Butcher also played at Albion Estate, Bloomfield, Whim, and Rose Hall cricket grounds, among others. He also played Shell Shield at Skeldon Estate ground.
Butcher moved out of Port Mourant early 1960s and would have joined clubs in his new dwellings (McKenzie and elsewhere). There was racial tension in Port Mourant and throughout Guyana during the early 1960s. Butcher was of Mixed descent and among only six non-Indian families in Port Mourant. With racial tension rife, Butcher and his family decided to leave the area as did the rest of the handful of Africans who lived peacefully among Indians in Port Mourant. Butcher stopped playing for Port Mourant in the 1960s. He would have played for McKenzie where he settled and perhaps for other teams wherever he lived.
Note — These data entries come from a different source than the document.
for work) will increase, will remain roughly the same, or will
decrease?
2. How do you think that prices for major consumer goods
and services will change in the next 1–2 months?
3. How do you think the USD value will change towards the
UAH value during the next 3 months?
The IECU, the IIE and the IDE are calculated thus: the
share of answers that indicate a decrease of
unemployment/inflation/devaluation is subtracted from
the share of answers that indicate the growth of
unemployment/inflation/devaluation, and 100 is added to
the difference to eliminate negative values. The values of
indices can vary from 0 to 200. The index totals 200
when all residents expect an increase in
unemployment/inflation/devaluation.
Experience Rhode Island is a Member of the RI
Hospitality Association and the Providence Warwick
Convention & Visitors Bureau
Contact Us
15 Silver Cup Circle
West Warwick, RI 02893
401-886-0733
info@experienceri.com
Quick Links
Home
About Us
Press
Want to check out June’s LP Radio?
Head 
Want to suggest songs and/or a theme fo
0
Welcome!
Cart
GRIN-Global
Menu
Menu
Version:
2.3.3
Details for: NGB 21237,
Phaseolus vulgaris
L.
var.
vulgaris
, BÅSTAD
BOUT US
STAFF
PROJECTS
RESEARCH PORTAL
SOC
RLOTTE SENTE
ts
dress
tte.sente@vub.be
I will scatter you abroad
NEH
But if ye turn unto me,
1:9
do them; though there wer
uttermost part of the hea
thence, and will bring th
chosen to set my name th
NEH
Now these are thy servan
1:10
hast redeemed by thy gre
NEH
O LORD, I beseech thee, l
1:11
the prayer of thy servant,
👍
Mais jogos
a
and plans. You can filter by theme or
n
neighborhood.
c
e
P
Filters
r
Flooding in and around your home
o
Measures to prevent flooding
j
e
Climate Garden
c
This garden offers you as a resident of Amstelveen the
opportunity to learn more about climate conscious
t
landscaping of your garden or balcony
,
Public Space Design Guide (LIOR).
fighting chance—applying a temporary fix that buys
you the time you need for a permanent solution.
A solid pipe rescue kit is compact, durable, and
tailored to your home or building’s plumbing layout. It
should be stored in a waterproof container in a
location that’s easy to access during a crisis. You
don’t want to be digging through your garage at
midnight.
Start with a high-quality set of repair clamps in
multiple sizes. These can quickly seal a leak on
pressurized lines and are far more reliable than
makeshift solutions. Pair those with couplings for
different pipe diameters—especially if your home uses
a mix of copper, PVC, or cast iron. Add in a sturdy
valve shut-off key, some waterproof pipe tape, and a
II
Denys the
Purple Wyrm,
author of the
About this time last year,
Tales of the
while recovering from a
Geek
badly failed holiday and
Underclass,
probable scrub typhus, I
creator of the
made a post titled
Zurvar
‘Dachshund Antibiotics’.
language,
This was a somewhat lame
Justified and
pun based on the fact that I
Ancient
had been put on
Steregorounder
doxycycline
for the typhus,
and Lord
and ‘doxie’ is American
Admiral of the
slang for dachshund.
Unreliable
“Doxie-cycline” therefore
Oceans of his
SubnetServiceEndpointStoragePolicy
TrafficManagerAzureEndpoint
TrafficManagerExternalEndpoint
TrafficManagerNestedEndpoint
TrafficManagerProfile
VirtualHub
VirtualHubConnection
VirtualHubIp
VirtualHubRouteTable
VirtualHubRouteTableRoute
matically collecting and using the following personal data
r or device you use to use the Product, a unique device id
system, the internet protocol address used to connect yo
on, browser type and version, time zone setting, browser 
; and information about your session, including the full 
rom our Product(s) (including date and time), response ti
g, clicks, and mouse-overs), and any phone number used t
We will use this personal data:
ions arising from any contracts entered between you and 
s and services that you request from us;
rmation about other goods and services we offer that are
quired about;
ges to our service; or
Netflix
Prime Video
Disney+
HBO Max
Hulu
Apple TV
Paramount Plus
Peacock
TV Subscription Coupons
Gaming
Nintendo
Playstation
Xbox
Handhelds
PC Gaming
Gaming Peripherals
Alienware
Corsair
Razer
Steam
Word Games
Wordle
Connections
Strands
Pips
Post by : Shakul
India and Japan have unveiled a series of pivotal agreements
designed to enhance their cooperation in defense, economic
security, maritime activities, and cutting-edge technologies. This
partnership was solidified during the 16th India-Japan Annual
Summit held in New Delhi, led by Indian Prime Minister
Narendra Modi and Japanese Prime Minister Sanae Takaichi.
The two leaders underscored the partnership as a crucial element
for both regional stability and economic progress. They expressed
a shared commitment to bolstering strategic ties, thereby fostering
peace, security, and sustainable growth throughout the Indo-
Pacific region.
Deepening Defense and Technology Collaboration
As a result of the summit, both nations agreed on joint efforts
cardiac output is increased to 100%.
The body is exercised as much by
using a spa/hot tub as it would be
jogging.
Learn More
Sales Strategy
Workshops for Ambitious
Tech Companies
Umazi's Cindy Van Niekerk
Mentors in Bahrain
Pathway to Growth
Port Mourant was dismayed when he left. He appeared from time to time in friendly and benefit matches with Kanhai, Joe Solomon, and Alvin Kalicharran, and other Port Mourant cricket icons (like Randolph Ramnarace, Burlin Shaheed, the Etwaroo brothers, Beasmonie brothers, Tambu, among others) at the center ground.
On a side note: Attending English (St. Joseph Anglican) Primary school, teachers and students used to tune in to radio commentary whenever Guyana and West Indies were playing cricket. We cheered Butcher’s performance as we did also for Solomon, Kanhai, Kalicharran, Romain Etwaroo, and other cricket icons from Port Mourant. I had the distinct pleasure of meeting the retired cricketer several times in New York City and we talked a lot of cricket Guyanese potentials as well as the performance of Shiv Chanderpaul.